La nature des travaux commandés à l’entreprise MESSENT par l’Agence centrale sont détaillés dans deux devis en date du 30 avril 2016 (pièces 10 et 11 des demandeurs). Or il ressort de la comparaison avec les devis initiaux de l’entreprise MESSENT en date du 9 mars et du 16 septembre 2011, retenus par l’expert judiciaire, que tous les travaux n’ont pas été commandés (pièces 23 et 24).
S’agissant du premier devis de l’entreprise MESSENT du 30 avril 2016, il correspond exactement aux travaux prescrits dans le devis initial du 9 mars 2011 retenu par l’expert judiciaire (pièces 10 et 23).
S’agissant du point N°1 du poste A du rapport d’expertise, pour des travaux facturés à la somme de 2.737,32euros, les demandeurs ne contestent pas que les travaux ont bien été réalisés.
S’agissant du point N°2, correspondant au poste B du rapport d’expertise, pour la pose de la crosse pour passage de câbles (point 1.1.3 du devis), qui reprend les termes exacts du devis initial retenu par l’expert judiciaire, il était prévu que le débranchement et la dépose préalable du câble devait être effectuée avant l’intervention de l’entreprise MESSENT. Or il n’est pas apporté la preuve que ce débranchement préalable a été réalisé avant l’intervention de la société MESSENT, aucune facture dans ce sens n’étant produite. L’entreprise MESSENT n’a pas pu procéder à la pose de cette crosse. Il sera retenu un défaut de réalisation de ces travaux.
S’agissant du poste C du rapport d’expertise, pour des travaux d’étanchéité entre la jonction de la rampe d’accès au parking haut et le pignon de la maison n°7, les travaux correspondent au point 1.1.2 du devis du 30 avril 2016, pour un montant de 1.364,31euros. Le syndicat des copropriétaires fait valoir notamment que les couvertines posées par l’entreprise MESSENT qui devaient être en zinc sont en réalité en tôle d’acier.
Toutefois le syndicat des copropriétaires n’apporte pas la preuve de ses allégations et se contente de procéder par affirmation. La photographie produite ne suffit pas à prouver la réalité de ce défaut de conformité des travaux (pièce 48). De plus, le syndicat des copropriétaires fait preuve de contradiction en arguant en même temps que ces travaux d’étanchéité sur la rampe d’accès au parking ont été réalisés par l’entreprise [D] en 2013 qui avaient déjà posé des bandes en zinc. Ainsi il ne peut être retenu un défaut de conformité des travaux sur ce point.

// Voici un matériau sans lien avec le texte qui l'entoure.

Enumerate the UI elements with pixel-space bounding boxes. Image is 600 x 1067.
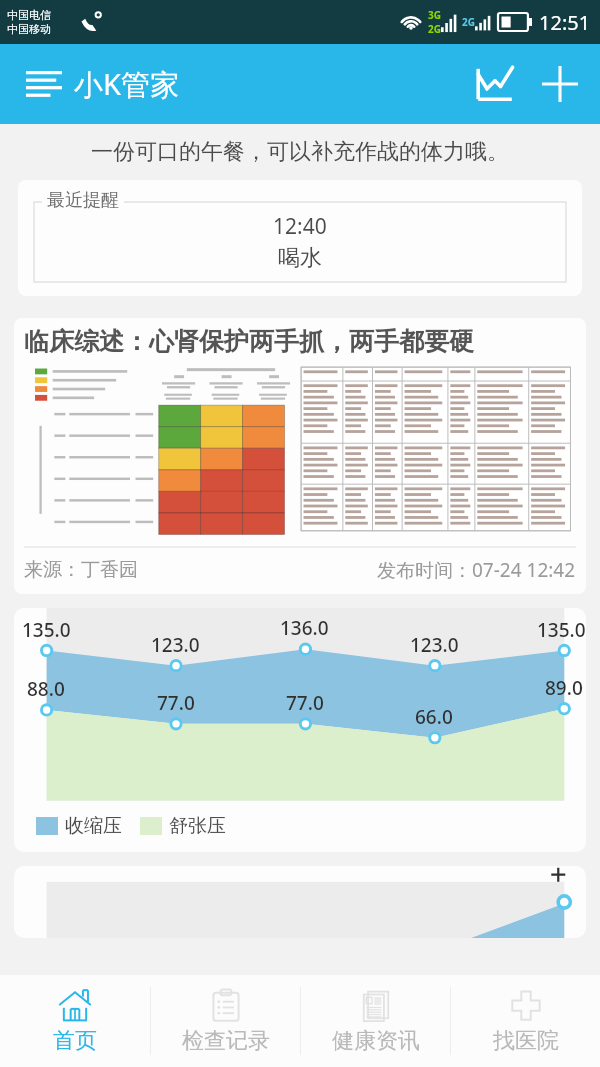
staticText: 3G: [428, 8, 441, 22]
staticText: 检查记录: [182, 1027, 270, 1055]
button[interactable]: 健康资讯: [301, 975, 450, 1067]
staticText: 2G: [428, 22, 441, 36]
staticText: 最近提醒: [47, 189, 119, 212]
button[interactable]: 找医院: [451, 975, 600, 1067]
staticText: 中国电信: [7, 8, 51, 22]
staticText: 89.0: [545, 675, 583, 701]
staticText: 小K管家: [74, 64, 179, 104]
staticText: 来源：丁香园: [24, 558, 138, 582]
button[interactable]: 检查记录: [151, 975, 300, 1067]
staticText: 中国移动: [7, 22, 51, 36]
staticText: 135.0: [537, 617, 586, 643]
button[interactable]: [14, 866, 586, 938]
staticText: 舒张压: [169, 814, 226, 838]
staticText: 首页: [53, 1027, 97, 1055]
button[interactable]: Menu: [16, 56, 72, 112]
staticText: 找医院: [493, 1027, 559, 1055]
staticText: 88.0: [27, 676, 65, 702]
button[interactable]: Charts: [460, 49, 530, 119]
button[interactable]: 12:40: [18, 180, 582, 296]
staticText: 136.0: [280, 615, 329, 641]
button[interactable]: Add: [530, 49, 590, 119]
staticText: 123.0: [151, 632, 200, 658]
staticText: 12:40: [273, 212, 327, 241]
staticText: 77.0: [286, 690, 324, 716]
staticText: 一份可口的午餐，可以补充作战的体力哦。: [14, 138, 586, 166]
staticText: 135.0: [22, 617, 71, 643]
staticText: 123.0: [410, 632, 459, 658]
staticText: 临床综述：心肾保护两手抓，两手都要硬: [24, 326, 474, 357]
staticText: 66.0: [415, 704, 453, 730]
staticText: 发布时间：07-24 12:42: [377, 557, 576, 583]
button[interactable]: 临床综述：心肾保护两手抓，两手都要硬: [14, 318, 586, 594]
button[interactable]: 首页: [0, 975, 150, 1067]
button[interactable]: 135.0: [14, 608, 586, 852]
staticText: 2G: [462, 15, 475, 29]
staticText: 77.0: [157, 690, 195, 716]
staticText: 喝水: [278, 244, 322, 272]
staticText: 健康资讯: [332, 1027, 420, 1055]
staticText: 12:51: [539, 9, 591, 36]
staticText: 收缩压: [65, 814, 122, 838]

S’agissant du second devis de l’entreprise MESSENT du 30 avril 2016 pour travaux d’étanchéité portant sur les jardinières, ils ont été facturés à hauteur de 5.576,32euros TTC (pièce 11). Or ces travaux ont été financés avec la somme allouée par l’assureur dommages-ouvrage, tel qu’il ressort de l’extrait de compte de l’Agence centrale, alors qu’ils ne rentraient pas dans les travaux prévus par l’expert judiciaire (pièce 20). En effet, les travaux pris en charge par l’assurance dommage-ouvrage ne concernaient pas l’étanchéité de deux jardinières attenantes à la rampe d’accès au parking haut tel qu’il ressort du rapport d’expertise judiciaire.
Les travaux prescrits par l’expert judiciaire au titre du point N°3 du poste A dans le rapport, sur devis du 16 septembre 2011 pour un montant de 6.895,60 euros HT (pièce 24), n’ont jamais été commandés. L’Agence centrale en tant que syndic chargé de la mise en œuvre des travaux a donc commandé des travaux non nécessaires et n’a pas commandé les travaux préconisés.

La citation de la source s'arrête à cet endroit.